I rise to speak to clauses 132 to 136, which make various changes to the climate change levy, and to amendment 183, which stands in my name and those of my hon. Friends the Members for Hayes and Harlington (John McDonnell), for Feltham and Heston (Seema Malhotra), for Wolverhampton South West (Rob Marris) and for Leeds East (Richard Burgon).

Clause 132 relates to the removal of the exemption for electricity from renewable sources. Since the climate change levy’s inception in 2001, electricity from renewable sources has been exempt when supplied under a renewable source contract agreed between an energy supplier and its customer. In Budget 2015, the Chancellor announced that that exemption for renewable electricity would be removed from 1 August 2015 and that there would be a

“transitional period for suppliers...to claim the CCL exemption on any renewable electricity that was generated before that date.”

Following an informal consultation, which received 18 responses, the Government announced that the transitional period would end on 31 March 2018, legislated for in this Finance Bill.

The House will be aware that we, along with several Government Members, opposed the removal of that exemption in the Finance Act 2015, and we maintain that position. We will therefore abstain on the clause, but I would like the Minister to address one particular point. In answer to written questions, the Government have refused to publish a summary of responses to the informal consultation, as they contained “commercially sensitive information”, and they refuse to publish an average of suggested timescales. Will the Minister give us an assurance that the length of the transitional period was, in fact, in line with the recommendations of the respondents?

Clauses 133 and 134 will increase the main rates of the climate change levy in line with inflation in April 2017 and again in April 2018. It has been standard practice to increase the rates in line with inflation in each year’s Finance Bill since 2007 and, as the explanatory notes set out, wider changes to the CCL from 2019 are being legislated for in this Bill, so it makes sense to make provision for the next two years at the same time.

Those wider changes are the subject of clause 135, which significantly increases the main rates of the climate change levy to recover Exchequer revenue lost from the abolition of the carbon reduction commitment.
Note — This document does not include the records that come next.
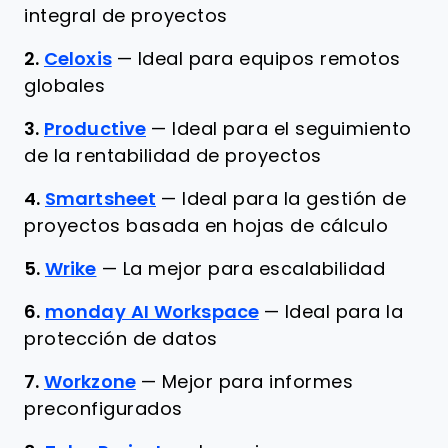
integral de proyectos
2.
Celoxis
—
Ideal para equipos remotos
globales
3.
Productive
—
Ideal para el seguimiento
de la rentabilidad de proyectos
4.
Smartsheet
—
Ideal para la gestión de
proyectos basada en hojas de cálculo
5.
Wrike
—
La mejor para escalabilidad
6.
monday AI Workspace
—
Ideal para la
protección de datos
7.
Workzone
—
Mejor para informes
preconfigurados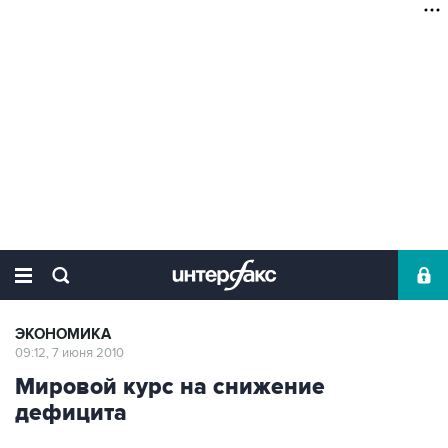
ЭКОНОМИКА
09:12, 7 июня 2010
Мировой курс на снижение
дефицита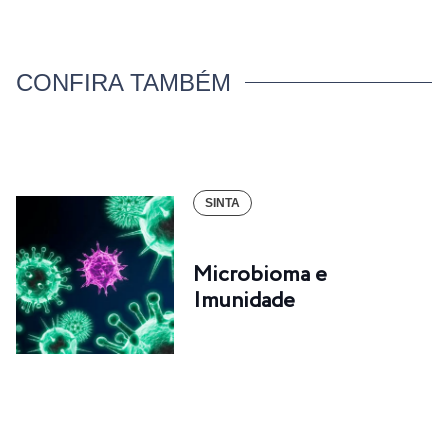
CONFIRA TAMBÉM
SINTA
Microbioma e
Imunidade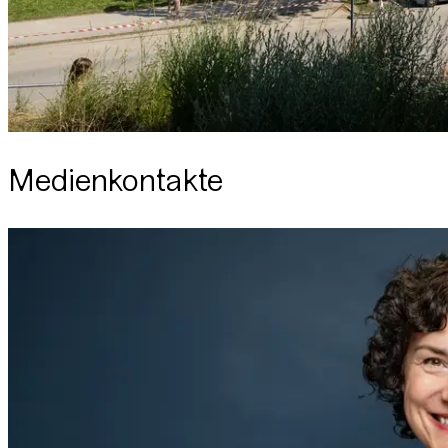
Medienkontakte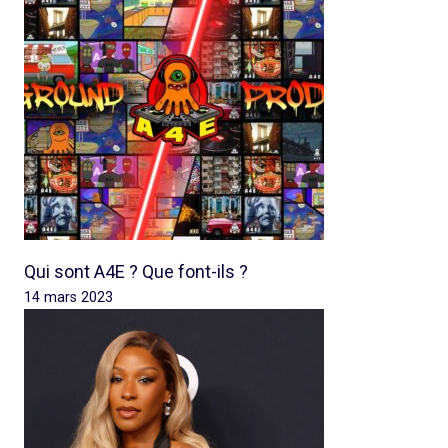
Qui sont A4E ? Que font-ils ?
14 mars 2023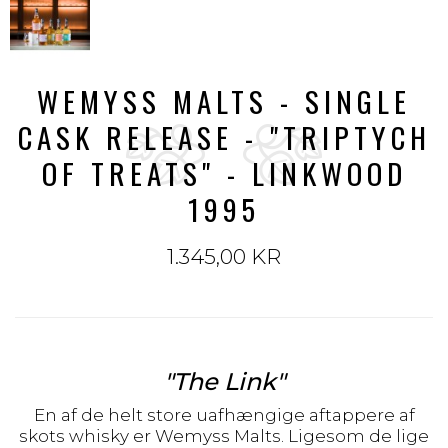
WEMYSS MALTS - SINGLE
CASK RELEASE - "TRIPTYCH
OF TREATS" - LINKWOOD
1995
1.345,00 KR
"The Link"
En af de helt store uafhængige aftappere af
skots whisky er Wemyss Malts. Ligesom de lige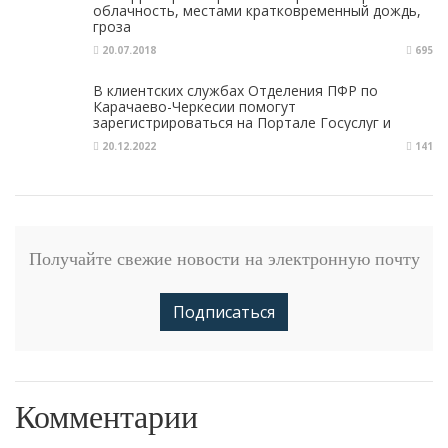
облачность, местами кратковременный дождь,
гроза
20.07.2018
695
В клиентских службах Отделения ПФР по
Карачаево-Черкесии помогут
зарегистрироваться на Портале Госуслуг и
подтвердить учетную запись
20.12.2022
141
Получайте свежие новости на электронную почту
Подписаться
Комментарии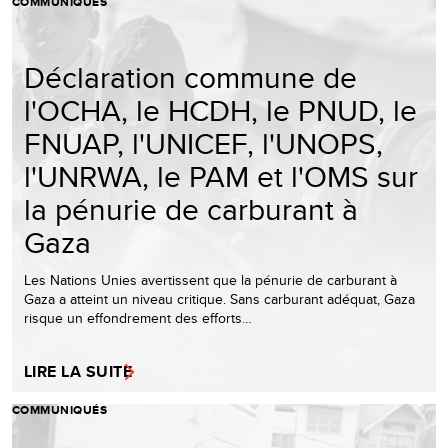
COMMUNIQUÉS
Déclaration commune de
l'OCHA, le HCDH, le PNUD, le
FNUAP, l'UNICEF, l'UNOPS,
l'UNRWA, le PAM et l'OMS sur
la pénurie de carburant à
Gaza
Les Nations Unies avertissent que la pénurie de carburant à
Gaza a atteint un niveau critique. Sans carburant adéquat, Gaza
risque un effondrement des efforts…
LIRE LA SUITE
COMMUNIQUÉS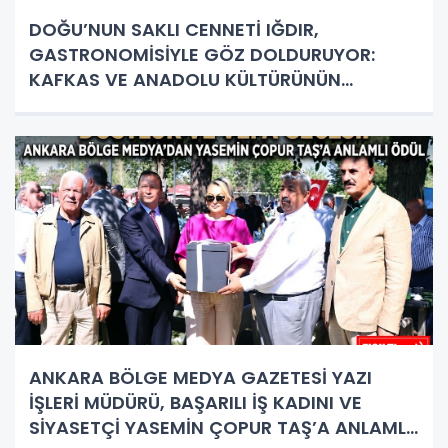
DOĞU’NUN SAKLI CENNETİ IĞDIR,
GASTRONOMİSİYLE GÖZ DOLDURUYOR:
KAFKAS VE ANADOLU KÜLTÜRÜNÜN
BULUŞMA NOKTASI
ANKARA BÖLGE MEDYA GAZETESİ YAZI
İŞLERİ MÜDÜRÜ, BAŞARILI İŞ KADINI VE
SİYASETÇİ YASEMİN ÇOPUR TAŞ’A ANLAMLI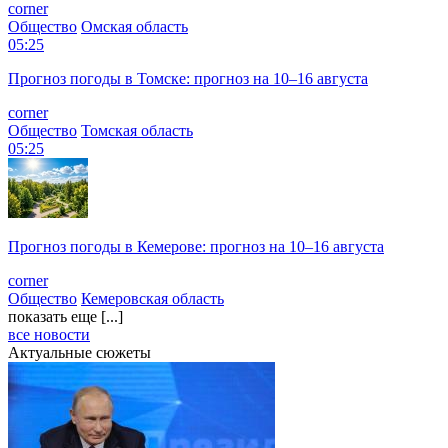
corner
Общество
Омская область
05:25
Прогноз погоды в Томске: прогноз на 10–16 августа
corner
Общество
Томская область
05:25
Прогноз погоды в Кемерове: прогноз на 10–16 августа
corner
Общество
Кемеровская область
показать еще [...]
все новости
Актуальные сюжеты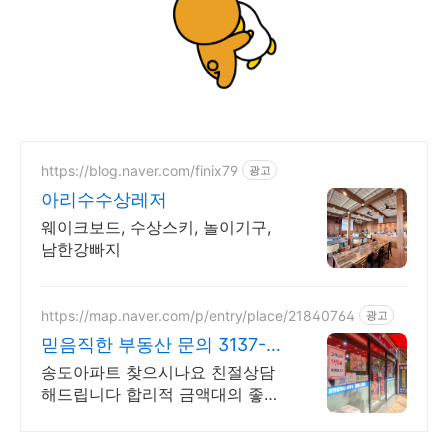
https://blog.naver.com/finix79
광고
아리수수상레저
웨이크보드, 수상스키, 놀이기구,
남한강빠지
https://map.naver.com/p/entry/place/21840764
광고
믿음직한 부동산 문의 3137-
3436
송도아파트 찾으시나요 친절상담
해드립니다 합리적 금액대의 좋은
물건을 찾아드립니다 송도 아파트
전문 부동산지기 입니다 믿을만한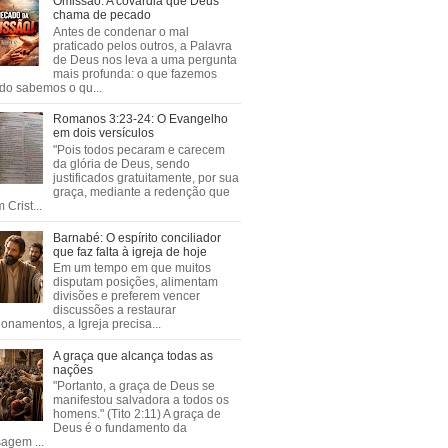
Omissão: A covardia que Deus
chama de pecado
Antes de condenar o mal
praticado pelos outros, a Palavra
de Deus nos leva a uma pergunta
mais profunda: o que fazemos
do sabemos o qu...
Romanos 3:23-24: O Evangelho
em dois versículos
"Pois todos pecaram e carecem
da glória de Deus, sendo
justificados gratuitamente, por sua
graça, mediante a redenção que
 Crist...
Barnabé: O espírito conciliador
que faz falta à igreja de hoje
Em um tempo em que muitos
disputam posições, alimentam
divisões e preferem vencer
discussões a restaurar
ionamentos, a Igreja precisa...
A graça que alcança todas as
nações
"Portanto, a graça de Deus se
manifestou salvadora a todos os
homens." (Tito 2:11) A graça de
Deus é o fundamento da
agem ...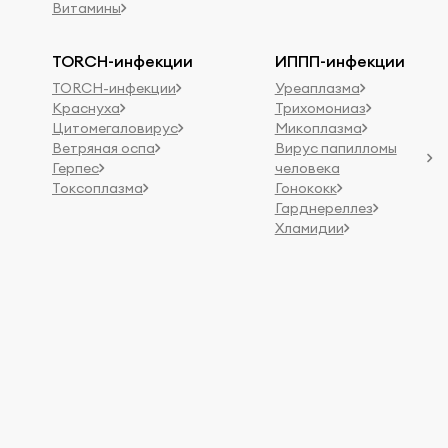
Витамины
TORCH-инфекции
ИППП-инфекции
TORCH-инфекции
Уреаплазма
Краснуха
Трихомониаз
Цитомегаловирус
Микоплазма
Ветряная оспа
Вирус папилломы
Герпес
человека
Токсоплазма
Гонококк
Гарднереллез
Хламидии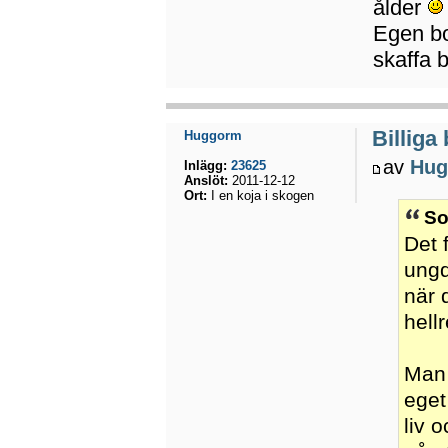
ålder
Egen bos
skaffa b
Billiga
Huggorm
av
Hug
Inlägg:
23625
Anslöt:
2011-12-12
Ort:
I en koja i skogen
So
Det 
ungd
när 
hell
Man 
eget
liv 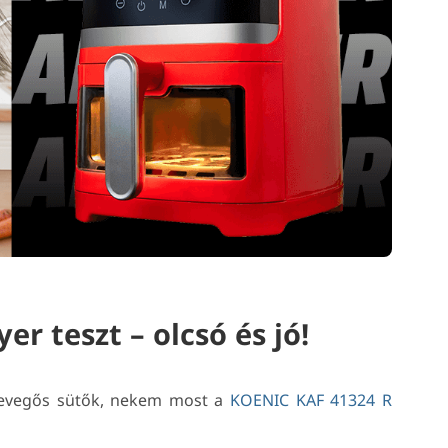
r teszt – olcsó és jó!
levegős sütők, nekem most a
KOENIC KAF 41324 R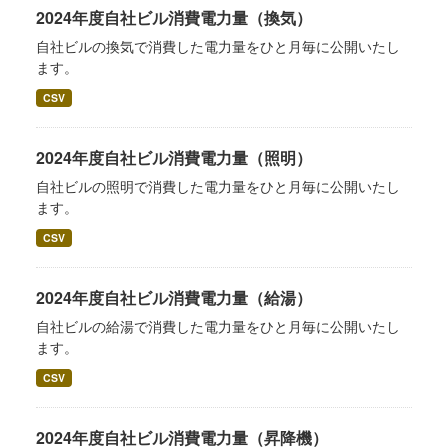
2024年度自社ビル消費電力量（換気）
自社ビルの換気で消費した電力量をひと月毎に公開いたし
ます。
CSV
2024年度自社ビル消費電力量（照明）
自社ビルの照明で消費した電力量をひと月毎に公開いたし
ます。
CSV
2024年度自社ビル消費電力量（給湯）
自社ビルの給湯で消費した電力量をひと月毎に公開いたし
ます。
CSV
2024年度自社ビル消費電力量（昇降機）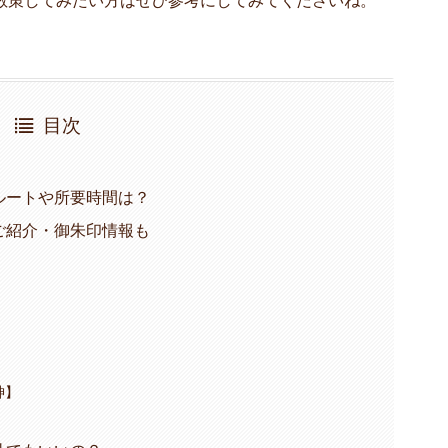
目次
ルートや所要時間は？
ご紹介・御朱印情報も
神】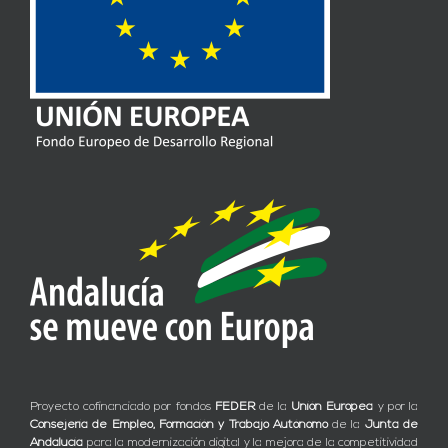
Proyecto cofinanciado por fondos
FEDER
de la
Unión Europea
y por la
Consejería de Empleo, Formación y Trabajo Autónomo
de la
Junta de
Andalucía
para la modernización digital y la mejora de la competitividad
In doing so, the ratio of electricity to gas is rebalanced somewhat to 2.5:1, and it is the Government’s intention to rebalance the ratio further to 1:1 by 2025, to reflect the fall in gas prices and the expected increase in consumption as a result.

The following clause increases the CCL discount available to energy intensive businesses subject to climate change agreements, to compensate equivalently for the increase to the main rates. The CCL discount for electricity will increase from 90% to 93%, and the discount for gas will increase from 65% to 78% from 1 April 2019. That provision mitigates a knock-on effect from clause 135.

Our amendment to clause 135 would require the Government to conduct a review of the impact of the climate change levy on carbon emissions. The review will have particular reference to the removal of the exemption for electricity generated from renewable sources, the abolition of the carbon reduction commitment and the reporting requirements for companies and public sector bodies.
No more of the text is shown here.